Write every line of the material again exactly, with no pictures in the copy.

+++ Data for processing +++

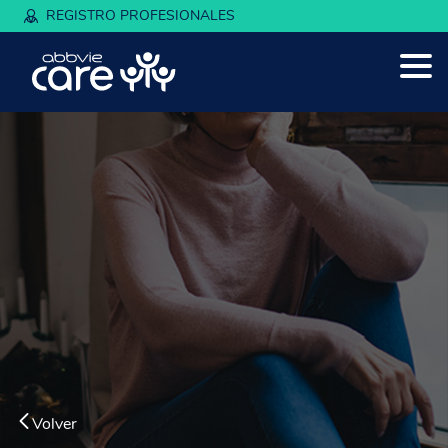
REGISTRO PROFESIONALES
Volver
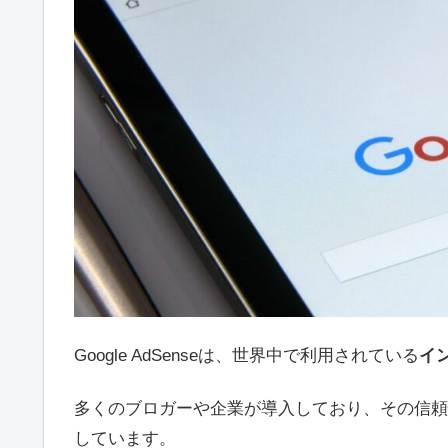
Google AdSenseは、世界中で利用されている
イ
多くのブロガーや企業が導入しており、その信頼
しています。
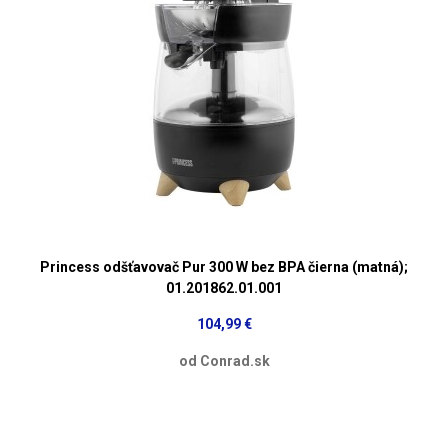
Princess odšťavovač Pur 300 W bez BPA čierna (matná);
01.201862.01.001
104,99 €
od Conrad.sk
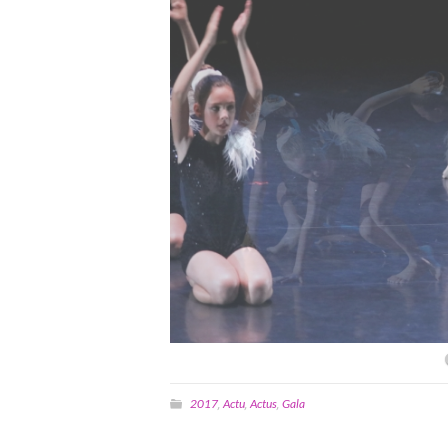
2017
Actu
Actus
Gala
,
,
,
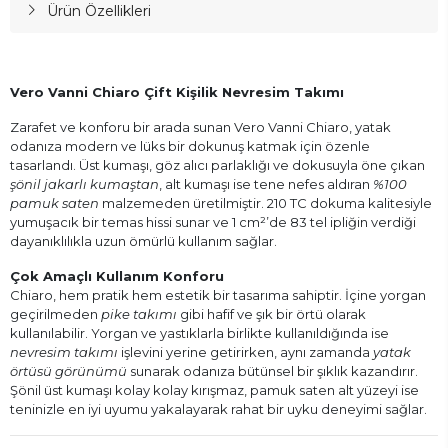
Ürün Özellikleri
Vero Vanni Chiaro Çift Kişilik Nevresim Takımı
Zarafet ve konforu bir arada sunan Vero Vanni Chiaro, yatak
odanıza modern ve lüks bir dokunuş katmak için özenle
tasarlandı. Üst kumaşı, göz alıcı parlaklığı ve dokusuyla öne çıkan
şönil jakarlı kumaştan
, alt kumaşı ise tene nefes aldıran
%100
pamuk saten
malzemeden üretilmiştir. 210 TC dokuma kalitesiyle
yumuşacık bir temas hissi sunar ve 1 cm²’de 83 tel ipliğin verdiği
dayanıklılıkla uzun ömürlü kullanım sağlar.
Çok Amaçlı Kullanım Konforu
Chiaro, hem pratik hem estetik bir tasarıma sahiptir. İçine yorgan
geçirilmeden
pike takımı
gibi hafif ve şık bir örtü olarak
kullanılabilir. Yorgan ve yastıklarla birlikte kullanıldığında ise
nevresim takımı
işlevini yerine getirirken, aynı zamanda
yatak
örtüsü görünümü
sunarak odanıza bütünsel bir şıklık kazandırır.
Şönil üst kumaşı kolay kolay kırışmaz, pamuk saten alt yüzeyi ise
teninizle en iyi uyumu yakalayarak rahat bir uyku deneyimi sağlar.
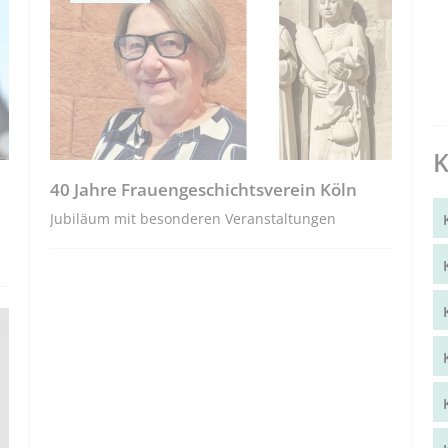
K
40 Jahre Frauengeschichtsverein Köln
Jubiläum mit besonderen Veranstaltungen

+++

Answer to the exercise.
REGISTRO PROFESIONALES
Volver
Google AdSenseは、世界中で利用されている
イ
多くのブロガーや企業が導入しており、その信頼
しています。
Princess odšťavovač Pur 300 W bez BPA čierna (matná);
01.201862.01.001
104,99 €
od Conrad.sk
2017
Actu
Actus
Gala
,
,
,
Ürün Özellikleri
Vero Vanni Chiaro Çift Kişilik Nevresim Takımı
Zarafet ve konforu bir arada sunan Vero Vanni Chiaro, yatak
odanıza modern ve lüks bir dokunuş katmak için özenle
tasarlandı. Üst kumaşı, göz alıcı parlaklığı ve dokusuyla öne çıkan
şönil jakarlı kumaştan
, alt kumaşı ise tene nefes aldıran
%100
pamuk saten
malzemeden üretilmiştir. 210 TC dokuma kalitesiyle
yumuşacık bir temas hissi sunar ve 1 cm²’de 83 tel ipliğin verdiği
dayanıklılıkla uzun ömürlü kullanım sağlar.
Çok Amaçlı Kullanım Konforu
Chiaro, hem pratik hem estetik bir tasarıma sahiptir. İçine yorgan
geçirilmeden
pike takımı
gibi hafif ve şık bir örtü olarak
kullanılabilir. Yorgan ve yastıklarla birlikte kullanıldığında ise
nevresim takımı
işlevini yerine getirirken, aynı zamanda
yatak
örtüsü görünümü
sunarak odanıza bütünsel bir şıklık kazandırır.
Şönil üst kumaşı kolay kolay kırışmaz, pamuk saten alt yüzeyi ise
teninizle en iyi uyumu yakalayarak rahat bir uyku deneyimi sağlar.
K
40 Jahre Frauengeschichtsverein Köln
Jubiläum mit besonderen Veranstaltungen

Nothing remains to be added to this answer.